The match seemed all but won for Australia when 20-year-old Andile Phehlukwayo joined fellow left-hander Miller with South Africa precariously placed at 265 for six.
Phehlukwayo survived a confident appeal for a catch behind the wicket off Chris Tremain before he had scored but Australia did not have a review left. Replays showed a clear edge.
Phehlukwayo made 42 not out and helped Miller see South Africa home with an unbeaten partnership of 107 off 74 balls as Australia’s inexperienced bowling attack once again failed to contain the home team’s batsmen.
The left-handed Warner hit 117 off 107 balls and captain Smith made 108 off 107 deliveries. It was only the third time in 42 one-day internationals that a team had made 300 or more at Kingsmead, a ground which seldom yields big totals.
South Africa were always close to the required rate, with opener Quinton de Kock making 70 off 49 balls, but the hosts kept losing wickets.
Miller, though, was undeterred despite hobbling between wickets because of a groin strain.
He hit ten fours and six sixes, one of them bouncing off a grandstand roof out of the ground, in making his third one-day international century.

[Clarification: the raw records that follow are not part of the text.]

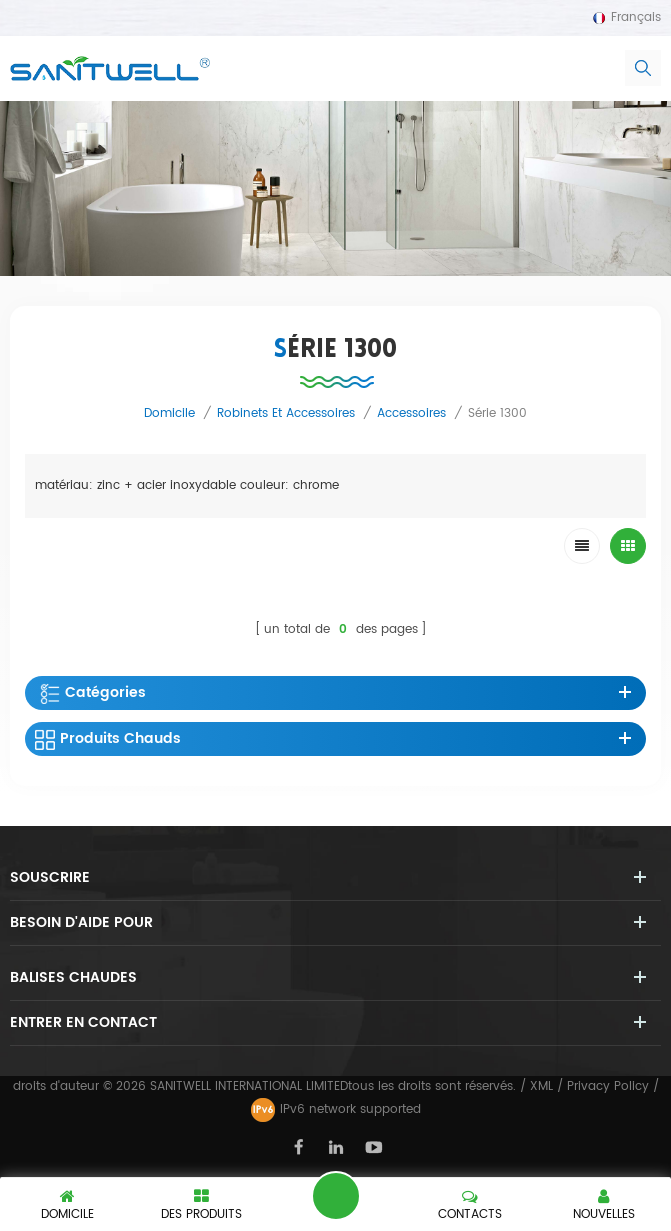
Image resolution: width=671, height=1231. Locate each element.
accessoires (411, 413)
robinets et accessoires (286, 413)
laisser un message (336, 1196)
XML (541, 1086)
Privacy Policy (608, 1086)
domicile (169, 413)
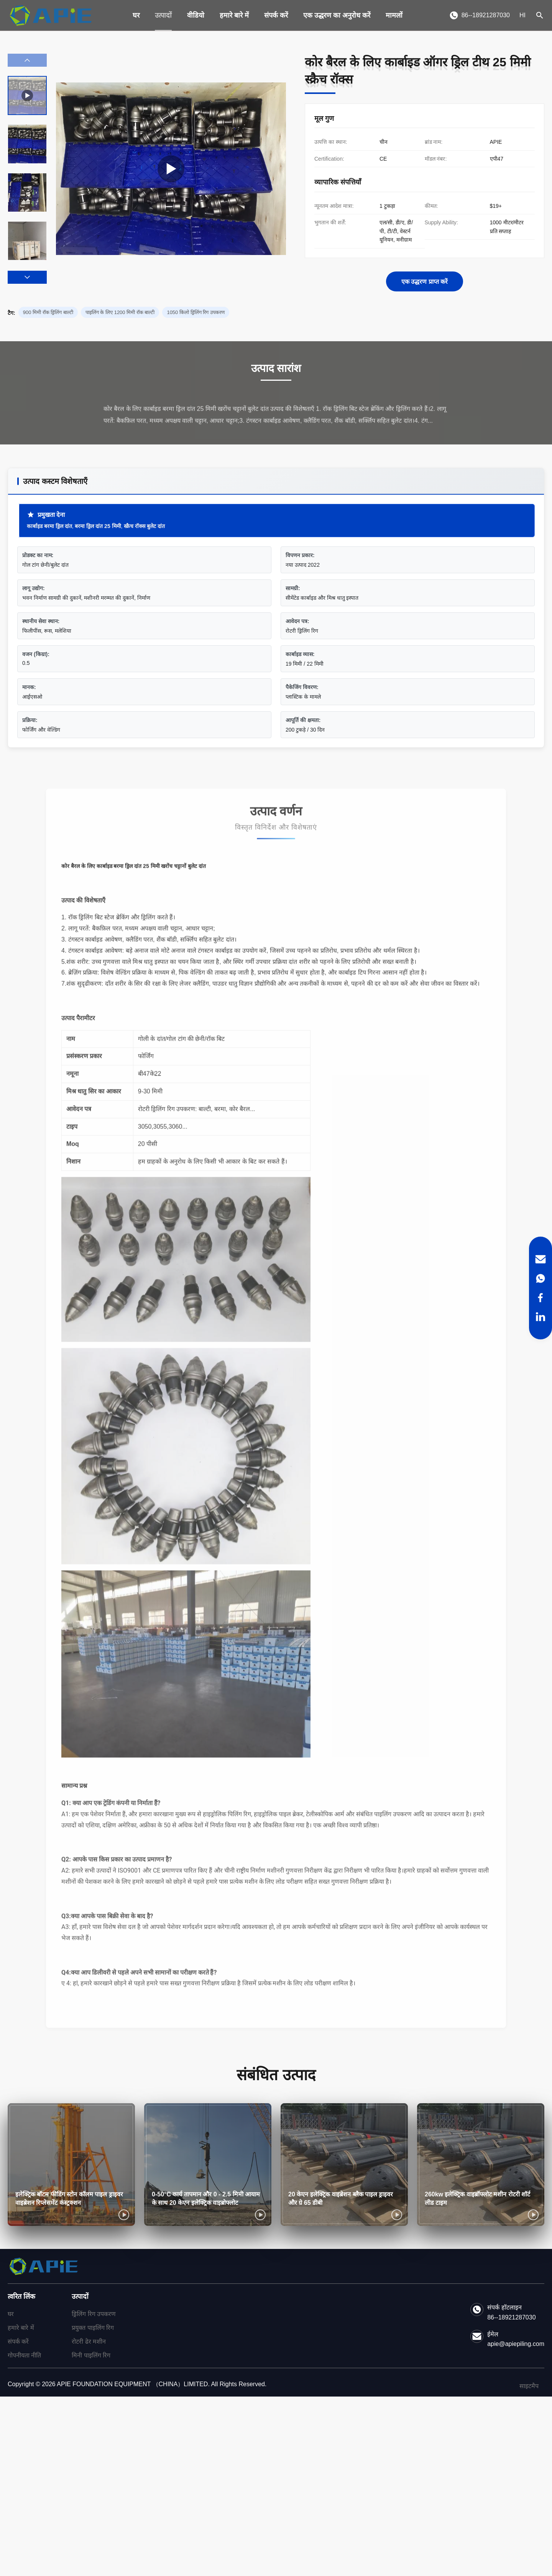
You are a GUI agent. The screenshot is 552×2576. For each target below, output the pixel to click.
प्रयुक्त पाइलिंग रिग (93, 2327)
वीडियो (195, 15)
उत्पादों (163, 15)
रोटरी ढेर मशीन (89, 2341)
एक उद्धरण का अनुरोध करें (336, 15)
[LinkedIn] (540, 1316)
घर (136, 15)
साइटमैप (529, 2386)
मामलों (394, 15)
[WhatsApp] (540, 1278)
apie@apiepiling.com (515, 2344)
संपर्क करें (276, 15)
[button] (27, 277)
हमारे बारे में (234, 15)
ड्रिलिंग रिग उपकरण (94, 2314)
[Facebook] (540, 1297)
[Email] (540, 1259)
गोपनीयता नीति (24, 2355)
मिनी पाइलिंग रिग (91, 2355)
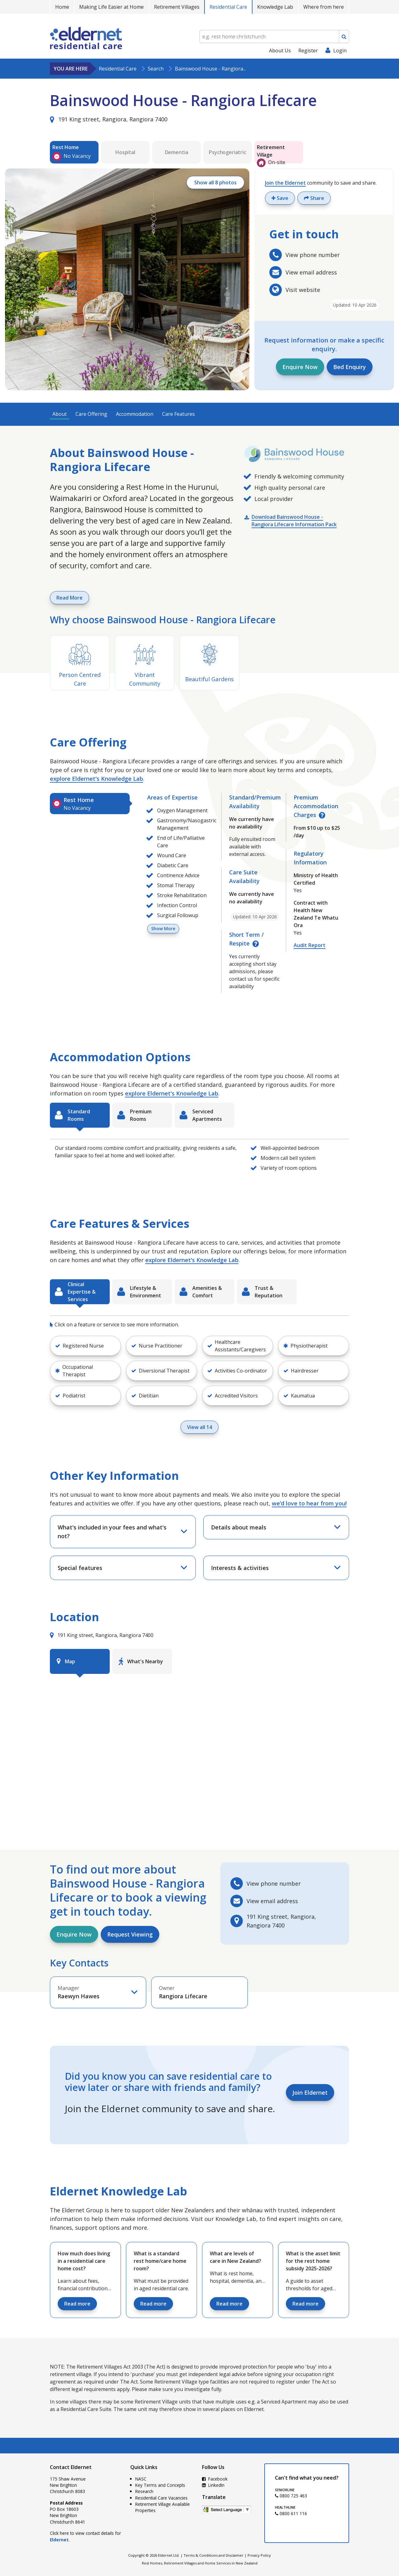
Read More (69, 597)
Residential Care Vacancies (161, 2498)
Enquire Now (300, 367)
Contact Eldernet (71, 2467)
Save (280, 198)
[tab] (90, 803)
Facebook (215, 2479)
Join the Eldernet (285, 182)
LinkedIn (213, 2485)
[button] (85, 1346)
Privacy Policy (259, 2555)
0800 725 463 (291, 2496)
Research (144, 2491)
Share (314, 198)
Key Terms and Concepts (160, 2485)
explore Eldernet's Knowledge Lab (96, 778)
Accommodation (134, 414)
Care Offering (91, 414)
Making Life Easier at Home (111, 6)
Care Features (178, 414)
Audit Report (309, 945)
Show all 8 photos (215, 182)
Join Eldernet (310, 2092)
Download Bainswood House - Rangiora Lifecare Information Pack (294, 520)
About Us (280, 50)
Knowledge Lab (275, 6)
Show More (163, 928)
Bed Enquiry (349, 367)
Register (308, 50)
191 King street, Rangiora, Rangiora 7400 (108, 119)
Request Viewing (130, 1934)
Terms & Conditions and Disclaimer (213, 2555)
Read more (77, 2303)
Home (62, 6)
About (59, 414)
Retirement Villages (177, 6)
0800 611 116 (291, 2513)
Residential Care (228, 6)
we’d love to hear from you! (309, 1503)
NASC (141, 2479)
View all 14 (199, 1427)
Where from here (323, 6)
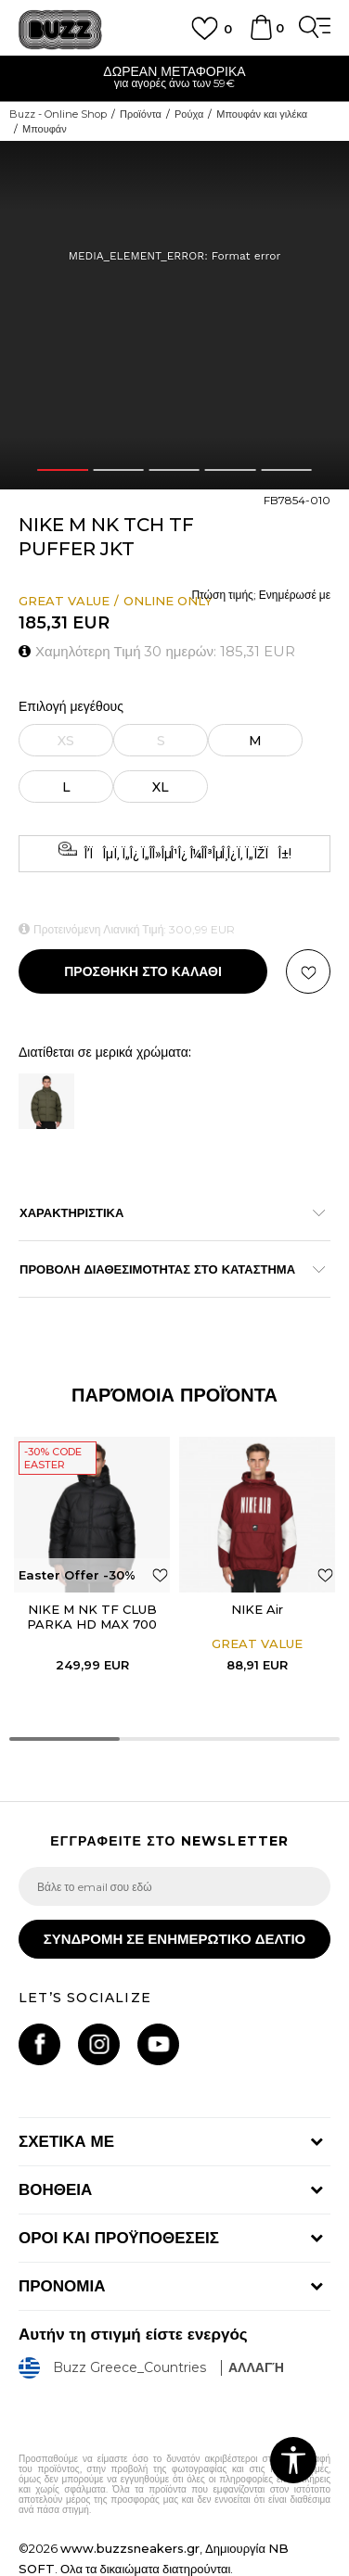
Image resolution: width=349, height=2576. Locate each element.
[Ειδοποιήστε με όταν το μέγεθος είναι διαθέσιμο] (66, 740)
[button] (308, 971)
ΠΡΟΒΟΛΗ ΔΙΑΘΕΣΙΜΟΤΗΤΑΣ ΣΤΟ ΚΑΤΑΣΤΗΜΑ (165, 1269)
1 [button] (63, 470)
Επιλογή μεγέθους (71, 707)
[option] (174, 79)
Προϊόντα (141, 114)
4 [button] (230, 470)
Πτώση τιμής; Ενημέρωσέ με (260, 595)
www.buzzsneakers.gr (130, 2548)
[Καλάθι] (260, 36)
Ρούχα (188, 114)
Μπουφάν (44, 128)
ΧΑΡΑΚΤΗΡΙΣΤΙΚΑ (165, 1212)
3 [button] (174, 470)
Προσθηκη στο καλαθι (143, 971)
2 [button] (119, 470)
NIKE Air (257, 1609)
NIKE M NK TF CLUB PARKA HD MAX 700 (92, 1616)
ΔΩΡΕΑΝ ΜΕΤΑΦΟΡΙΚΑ (174, 71)
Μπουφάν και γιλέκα (261, 114)
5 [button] (286, 470)
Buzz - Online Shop (58, 114)
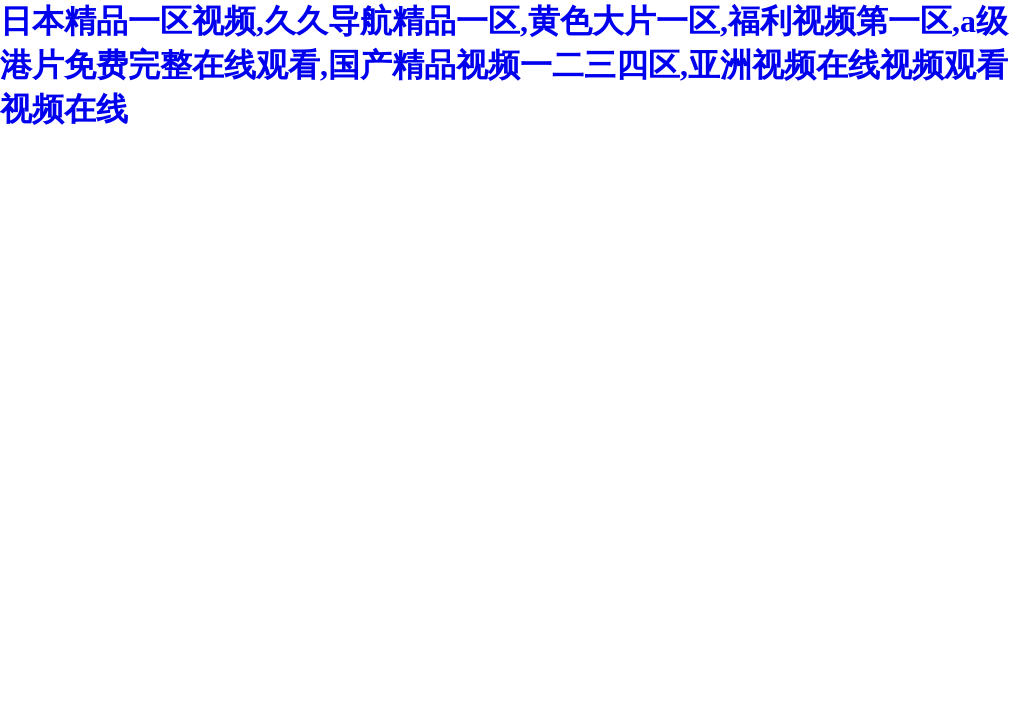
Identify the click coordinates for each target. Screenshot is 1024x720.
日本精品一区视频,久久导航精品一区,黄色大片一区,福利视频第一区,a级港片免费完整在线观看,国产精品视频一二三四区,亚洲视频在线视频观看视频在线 (504, 65)
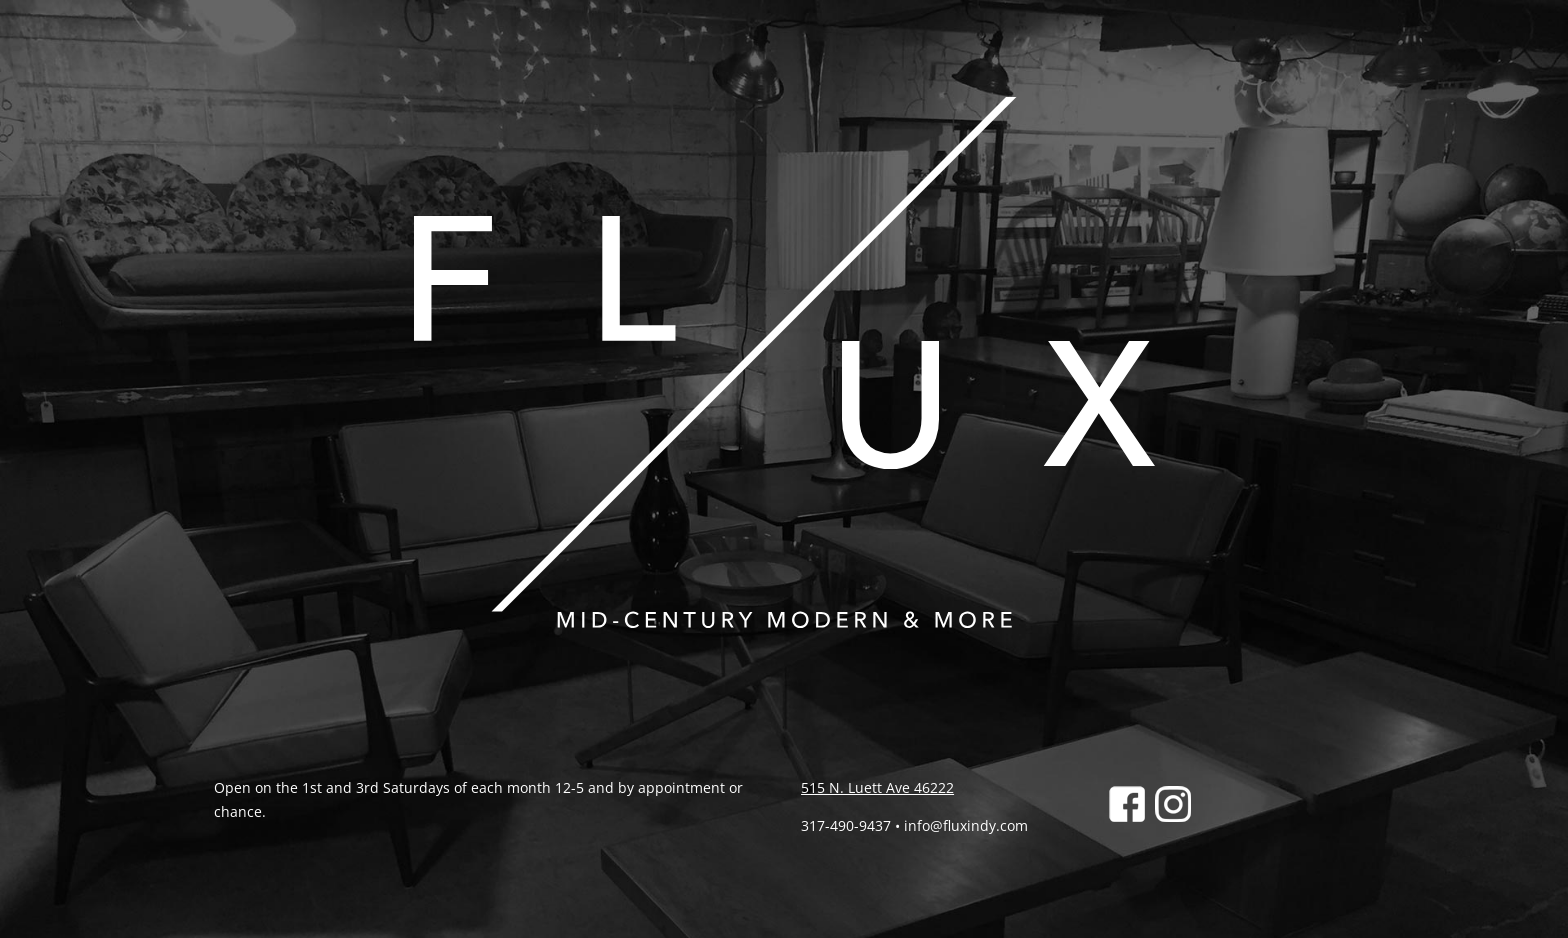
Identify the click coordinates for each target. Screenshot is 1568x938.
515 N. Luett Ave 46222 (877, 787)
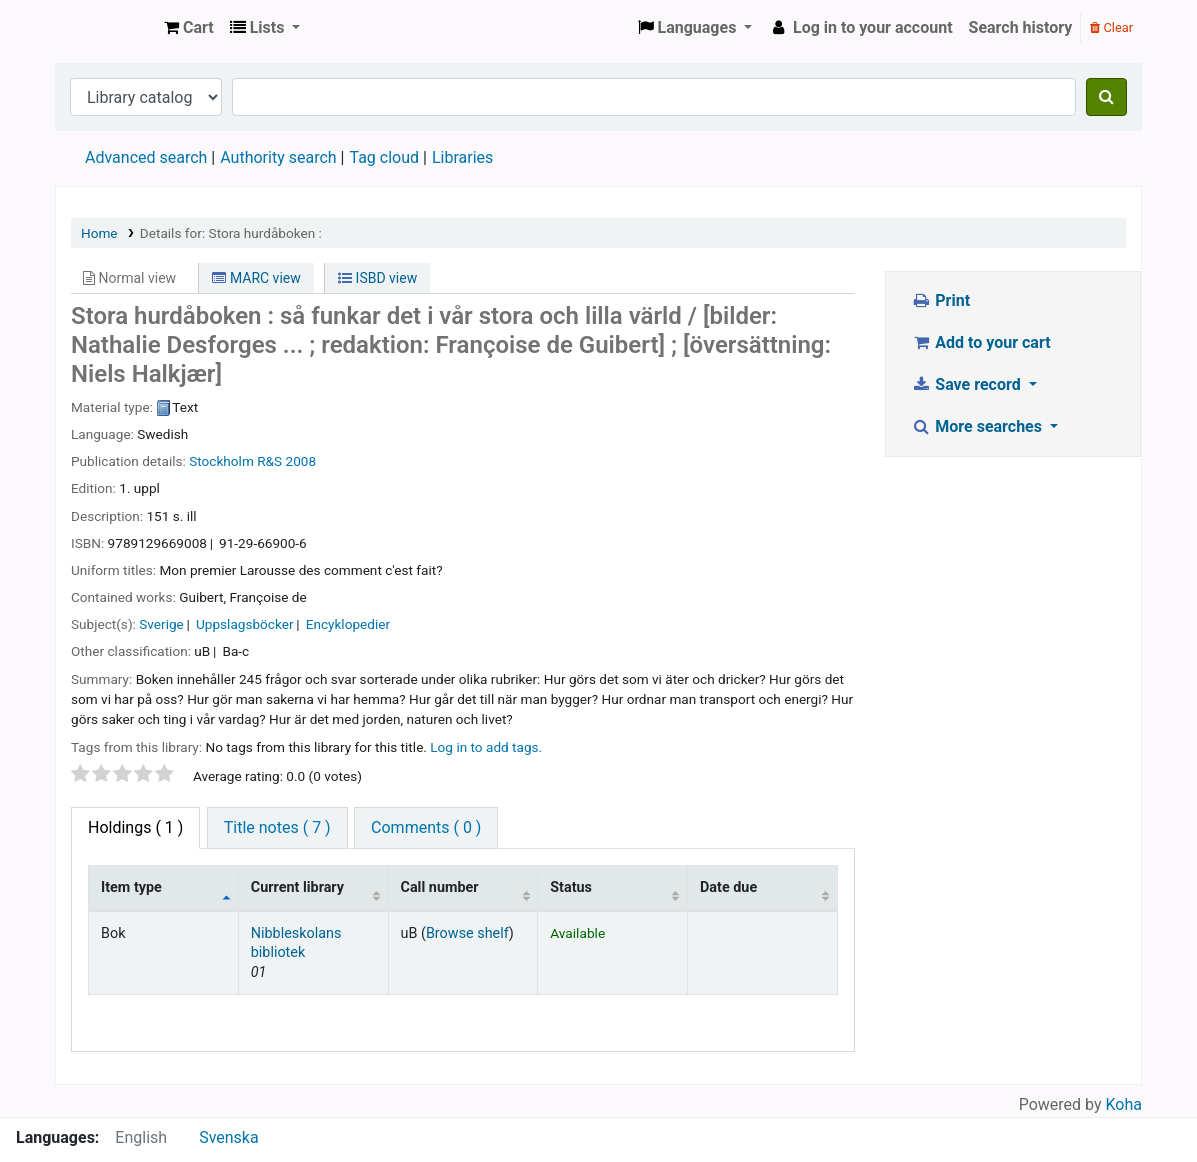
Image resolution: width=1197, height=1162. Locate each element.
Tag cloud (384, 157)
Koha (1124, 1104)
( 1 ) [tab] (135, 827)
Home (99, 233)
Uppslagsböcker (245, 624)
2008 (301, 461)
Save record (968, 384)
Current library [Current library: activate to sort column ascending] (297, 887)
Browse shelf (467, 933)
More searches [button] (978, 426)
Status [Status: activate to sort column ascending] (571, 887)
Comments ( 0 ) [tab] (426, 827)
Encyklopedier (348, 624)
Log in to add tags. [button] (486, 747)
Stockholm (221, 461)
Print (940, 300)
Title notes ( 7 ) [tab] (277, 827)
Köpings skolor (106, 28)
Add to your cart (981, 342)
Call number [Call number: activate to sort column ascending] (440, 887)
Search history (1021, 27)
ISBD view (377, 278)
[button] (189, 28)
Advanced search (146, 157)
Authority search (278, 157)
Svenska (229, 1137)
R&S (269, 461)
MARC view (256, 278)
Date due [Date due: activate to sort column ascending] (728, 887)
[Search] (1106, 97)
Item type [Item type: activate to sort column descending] (131, 887)
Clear (1111, 27)
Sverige (161, 624)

“It was the best win that I have been involved in,” said Du Plessis. “Most teams would have felt they were dead and buried.”
Warner made his runs off 107 balls, with 13 fours and two sixes, while Smith, who said at the toss that “every match is a final for us” after they lost the first two games, faced 107 balls and hit nine fours and a six. Warner and Aaron Finch gave Australia a blazing start, putting on 110 for the first wicket off 81 balls, with fast bowler Dale Steyn coming in for particularly heavy punishment, with both batsmen hitting sixes off him.
Although Steyn picked up two wickets late in the innings, he conceded 96 runs in ten overs, the most by a South African in one-day internationals.
Fellow fast bowler Kagiso Rabada was also expensive, taking one for 86 in ten overs.